As my wife successfully completes her doctorate and launches her academic career, and I am coming up on yet another birthday, I can't help noticing that I'm less than a decade from retirement, and I have yet to start on, let alone achieve, most of my career goals. My self image is still that of the 'young turk', new to the faculty, about to start -- real soon now -- on one of my many major projects. So it is increasingly distressing to me that so many of my colleagues now seem to be considerably younger than I, and keep referrng to me as 'a senior member of the faculty'. When the hell did that happen?
So I keep looking at the various projects that I'm supposed to be working on and asking myself, is this what I really want to be known for? And the answer usually is, 'Not so much'. I mean, there is a tension between doing something because the opportunity to do it is there, and it will play well on one's annual report because it means a quick and easy publication credit; versus doing what I really am interested in, for which there is generally no market or career payoff. And the way life is, one thinks, "I'll just knock off this quick project to satisfy the annual report requirements, and then get on with the good stuff" but what really happens is that you're lucky if you have the time and energy to finish the 'quicky' and end up never doing the 'important' stuff....

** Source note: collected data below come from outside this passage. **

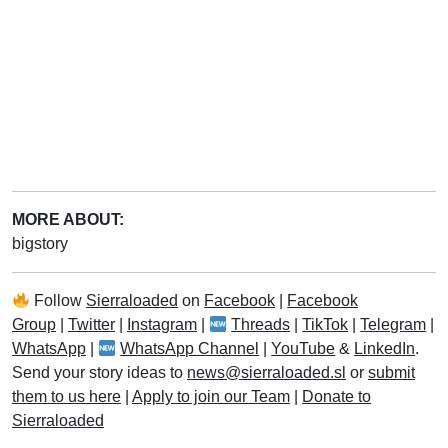
MORE ABOUT:
bigstory
Follow
Sierraloaded
on
Facebook
|
Facebook
Group
|
Twitter
|
Instagram
|
Threads
|
TikTok
|
Telegram
|
WhatsApp
|
WhatsApp Channel
|
YouTube
&
LinkedIn
.
Send your story ideas to
news@sierraloaded.sl
or
submit
them to us here
|
Apply to join our Team
|
Donate to
Sierraloaded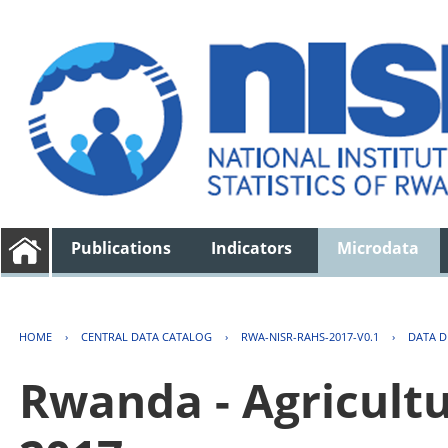
Publications
Indicators
Microdata
HOME
›
CENTRAL DATA CATALOG
›
RWA-NISR-RAHS-2017-V0.1
›
DATA D
Rwanda - Agricult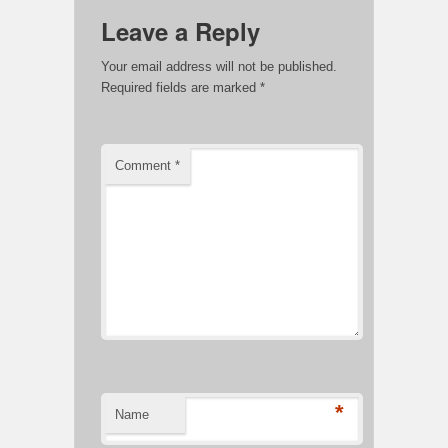
Leave a Reply
Your email address will not be published.
Required fields are marked
*
Comment
*
*
Name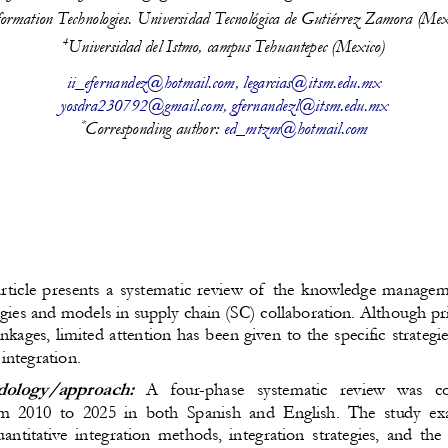
formation Technologies. Universidad Tecnológica de Gutiérrez Zamora (Mex
4
Universidad del Istmo, campus Tehuantepec (Mexico)
ii_efernandez@hotmail.com
, 
legarcias@itsm.edu.mx
yosdra230792@gmail.com
, 
gfernandezl@itsm.edu.mx
*
Corresponding author: 
ed_mtzm@hotmail.com
article presents a systematic review of  the knowledge managem
egies and models in supply chain (SC) collaboration. Although pri
inkages, limited attention has been given to the specific strateg
integration.
ology/approach:
  A   four-phase   systematic   review   was   c
om 2010 to 2025 in both Spanish and English. The study exa
antitative integration methods, integration strategies, and t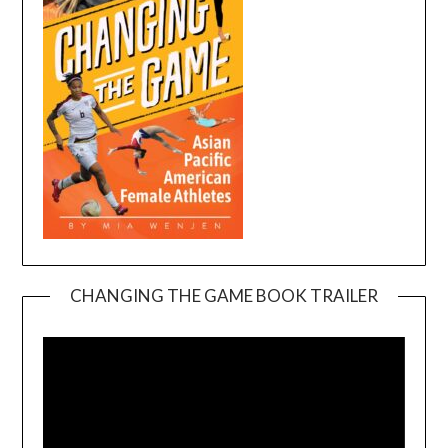
CHANGING THE GAME BOOK TRAILER
Video
Player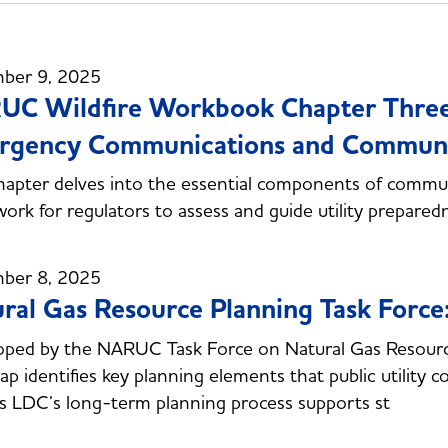
ber 9, 2025
C Wildfire Workbook Chapter Three:
gency Communications and Community
hapter delves into the essential components of communi
ork for regulators to assess and guide utility prepared
ber 8, 2025
ral Gas Resource Planning Task Force
ped by the NARUC Task Force on Natural Gas Resource 
p identifies key planning elements that public utility 
s LDC’s long-term planning process supports st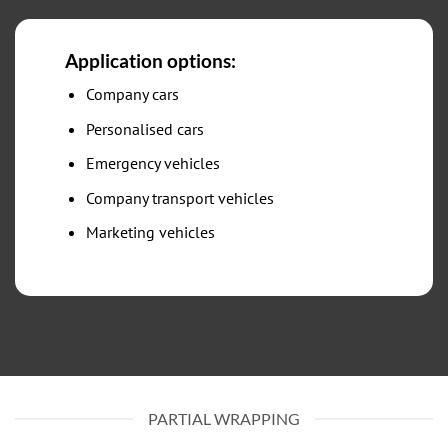
Application options:
Company cars
Personalised cars
Emergency vehicles
Company transport vehicles
Marketing vehicles
PARTIAL WRAPPING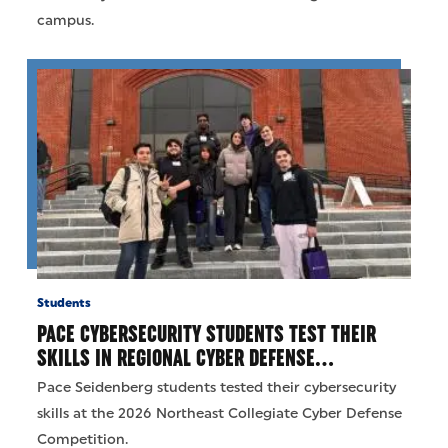
campus.
Students
PACE CYBERSECURITY STUDENTS TEST THEIR
SKILLS IN REGIONAL CYBER DEFENSE…
Pace Seidenberg students tested their cybersecurity
skills at the 2026 Northeast Collegiate Cyber Defense
Competition.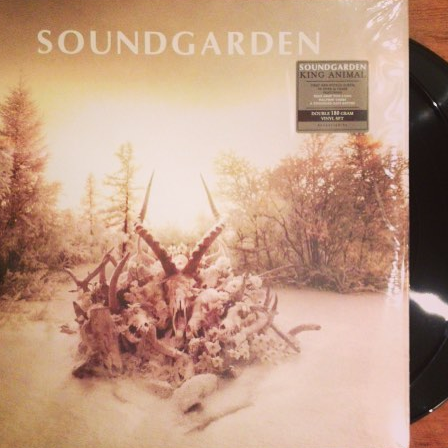
NAIL FOR SOUNDGA
NIMAL 2XLP (VERTIGO
THIS HAS BEE…
humbnail for Soundgarden – King Animal 2xLP (Vertigo, 2012)
This has bee…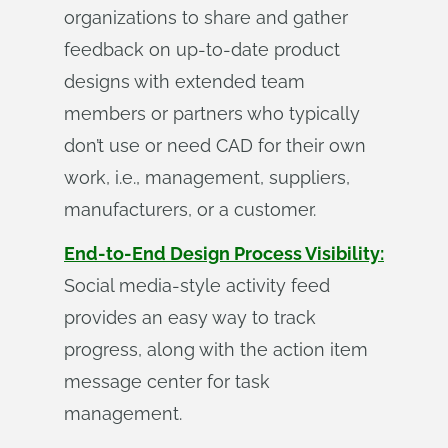
organizations to share and gather
feedback on up-to-date product
designs with extended team
members or partners who typically
don’t use or need CAD for their own
work, i.e., management, suppliers,
manufacturers, or a customer.
End-to-End Design Process Visibility:
Social media-style activity feed
provides an easy way to track
progress, along with the action item
message center for task
management.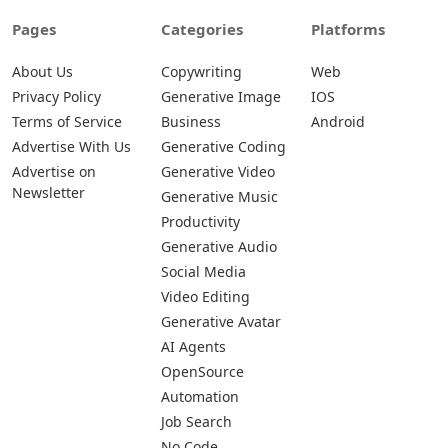
Pages
Categories
Platforms
About Us
Copywriting
Web
Privacy Policy
Generative Image
IOS
Terms of Service
Business
Android
Advertise With Us
Generative Coding
Advertise on
Generative Video
Newsletter
Generative Music
Productivity
Generative Audio
Social Media
Video Editing
Generative Avatar
AI Agents
OpenSource
Automation
Job Search
No Code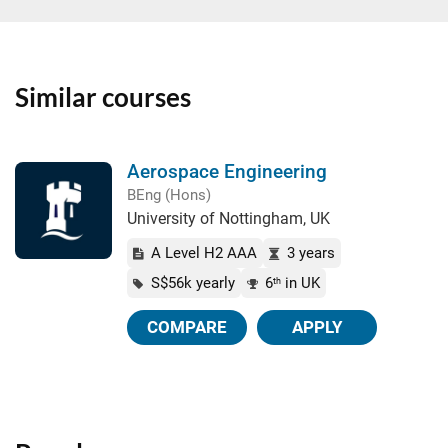
Similar courses
Aerospace Engineering
BEng (Hons)
University of Nottingham, UK
A Level H2 AAA
3 years
S$56k yearly
6
in UK
th
COMPARE
APPLY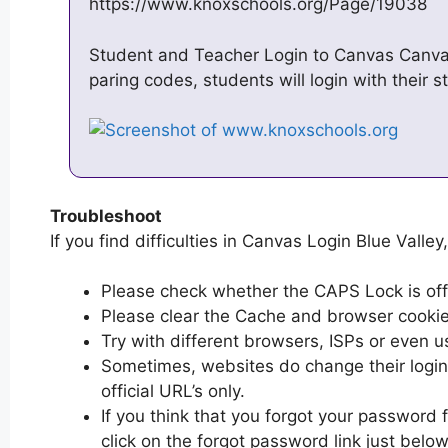
https://www.knoxschools.org/Page/19038
Student and Teacher Login to Canvas Canva
paring codes, students will login with their 
Troubleshoot
If you find difficulties in Canvas Login Blue Valley
Please check whether the CAPS Lock is off or
Please clear the Cache and browser cooki
Try with different browsers, ISPs or even u
Sometimes, websites do change their login 
official URL’s only.
If you think that you forgot your password 
click on the forgot password link just below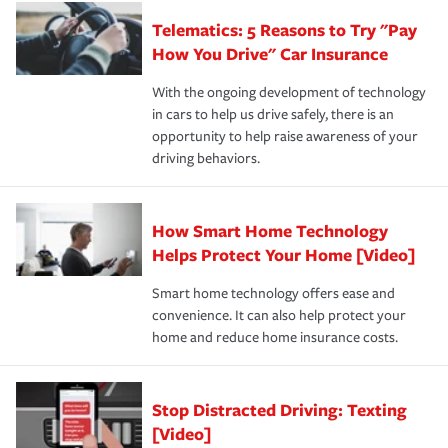
aftermath of an accident.
that is simple and stress free. It is about making the
your new role as an entrepreneur.
·Your personal risk tolerance and the amount of liability
Telematics: 5 Reasons to Try "Pay
process after any incident as simple and stress-free as
protection you prefer.
possible. We’re here to support our customers and their
How You Drive" Car Insurance
families on the road to repair and recovery every step of
With the ongoing development of technology
the way — with fast, efficient claim services and
in cars to help us drive safely, there is an
insurance specialists available 24 hours a day, 365 days
opportunity to help raise awareness of your
a year.
driving behaviors.
How Smart Home Technology
Helps Protect Your Home [Video]
Smart home technology offers ease and
convenience. It can also help protect your
home and reduce home insurance costs.
Stop Distracted Driving: Texting
[Video]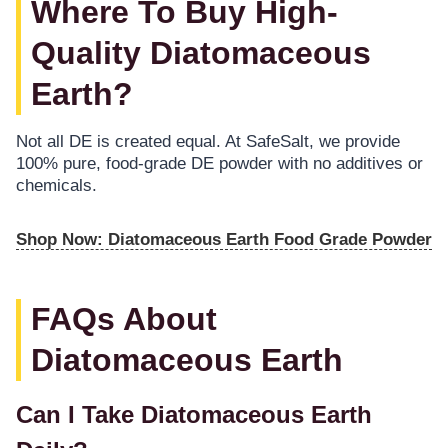
Where To Buy High-
Quality Diatomaceous
Earth?
Not all DE is created equal. At SafeSalt, we provide
100% pure, food-grade DE powder with no additives or
chemicals.
Shop Now: Diatomaceous Earth Food Grade Powder
FAQs About
Diatomaceous Earth
Can I Take Diatomaceous Earth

It's obvious, of course, that academia is structured to prevent any of us from really making a difference. The annual report structure means one has to come up with a couple of publications a year, which are necessarily shallow because journal articles are too short to present any argument longer than 8000 words; are too specialized to be read by more than a handfull of other academics; and are controlled by a peer review process that rejects anything that challenges the paradigmatic status quo. So you can't get another Das Capital, because who has a lifetime to write one book? But I bet if you looked at who has an influence on our society, who actually changes the world and how we see it, it is the people who are writing books or movies, not the authors of research buried in overly specialized journals.
Hmm, sounds like an interesting study.....but I can't even consider doing it because there won't be time to get it done before my next annual report.